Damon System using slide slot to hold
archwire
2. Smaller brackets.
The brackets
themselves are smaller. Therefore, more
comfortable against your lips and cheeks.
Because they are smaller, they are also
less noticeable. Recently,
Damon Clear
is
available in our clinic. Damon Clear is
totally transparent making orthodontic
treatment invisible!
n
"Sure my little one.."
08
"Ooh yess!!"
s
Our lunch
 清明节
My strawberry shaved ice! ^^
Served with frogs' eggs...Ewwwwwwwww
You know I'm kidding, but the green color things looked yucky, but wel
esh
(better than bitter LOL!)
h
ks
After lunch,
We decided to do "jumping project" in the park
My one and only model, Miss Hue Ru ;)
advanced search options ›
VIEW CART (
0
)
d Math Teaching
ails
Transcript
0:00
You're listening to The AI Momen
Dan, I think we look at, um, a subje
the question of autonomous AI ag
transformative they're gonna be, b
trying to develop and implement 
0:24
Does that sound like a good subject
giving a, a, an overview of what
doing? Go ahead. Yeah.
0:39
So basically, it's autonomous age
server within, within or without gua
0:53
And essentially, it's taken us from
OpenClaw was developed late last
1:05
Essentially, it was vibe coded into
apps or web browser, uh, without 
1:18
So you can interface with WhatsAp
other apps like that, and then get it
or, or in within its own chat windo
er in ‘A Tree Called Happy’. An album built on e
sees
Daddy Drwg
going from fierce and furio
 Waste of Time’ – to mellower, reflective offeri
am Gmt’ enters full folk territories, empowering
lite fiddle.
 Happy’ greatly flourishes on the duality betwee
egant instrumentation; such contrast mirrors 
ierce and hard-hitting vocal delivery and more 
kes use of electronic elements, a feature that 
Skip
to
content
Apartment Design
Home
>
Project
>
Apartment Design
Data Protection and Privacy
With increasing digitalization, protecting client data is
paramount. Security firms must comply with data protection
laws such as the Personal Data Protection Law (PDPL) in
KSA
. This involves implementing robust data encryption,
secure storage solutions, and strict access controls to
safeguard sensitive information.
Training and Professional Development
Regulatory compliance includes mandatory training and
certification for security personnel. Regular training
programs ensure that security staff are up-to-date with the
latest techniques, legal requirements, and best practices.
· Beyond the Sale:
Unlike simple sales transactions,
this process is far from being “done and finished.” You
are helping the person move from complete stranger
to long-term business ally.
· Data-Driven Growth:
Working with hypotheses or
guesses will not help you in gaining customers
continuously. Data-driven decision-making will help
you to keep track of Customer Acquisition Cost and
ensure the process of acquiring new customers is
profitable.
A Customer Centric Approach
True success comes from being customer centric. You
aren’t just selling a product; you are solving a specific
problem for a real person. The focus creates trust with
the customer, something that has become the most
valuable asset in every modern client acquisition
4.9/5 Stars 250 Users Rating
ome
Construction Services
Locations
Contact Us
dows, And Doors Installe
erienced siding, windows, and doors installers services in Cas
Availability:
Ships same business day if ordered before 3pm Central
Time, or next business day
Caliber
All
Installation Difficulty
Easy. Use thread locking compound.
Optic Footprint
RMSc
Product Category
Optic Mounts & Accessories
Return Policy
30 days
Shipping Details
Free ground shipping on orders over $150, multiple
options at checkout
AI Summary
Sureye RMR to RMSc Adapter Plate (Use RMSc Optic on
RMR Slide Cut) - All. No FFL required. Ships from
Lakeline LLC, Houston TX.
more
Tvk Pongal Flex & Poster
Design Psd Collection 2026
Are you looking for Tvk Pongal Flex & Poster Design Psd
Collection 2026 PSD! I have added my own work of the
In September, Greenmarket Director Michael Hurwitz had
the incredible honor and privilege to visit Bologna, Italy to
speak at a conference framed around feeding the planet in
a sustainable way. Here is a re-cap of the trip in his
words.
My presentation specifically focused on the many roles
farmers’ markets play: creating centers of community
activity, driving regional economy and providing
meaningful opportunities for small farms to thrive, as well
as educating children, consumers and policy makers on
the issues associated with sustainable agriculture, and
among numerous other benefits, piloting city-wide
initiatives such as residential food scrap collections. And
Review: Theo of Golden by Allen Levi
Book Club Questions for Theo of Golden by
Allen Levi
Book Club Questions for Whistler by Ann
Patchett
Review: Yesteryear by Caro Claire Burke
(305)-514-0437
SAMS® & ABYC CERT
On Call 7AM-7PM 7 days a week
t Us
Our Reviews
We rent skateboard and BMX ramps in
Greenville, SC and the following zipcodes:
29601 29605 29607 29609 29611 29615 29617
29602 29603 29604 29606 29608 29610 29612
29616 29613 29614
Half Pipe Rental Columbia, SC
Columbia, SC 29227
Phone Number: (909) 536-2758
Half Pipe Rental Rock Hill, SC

WHAT THE EXERCISE ASKS ::
Check every line in the material above for the string "making", then give only the number of lines that have it.

SOLUTION TO THIS EXERCISE ::
2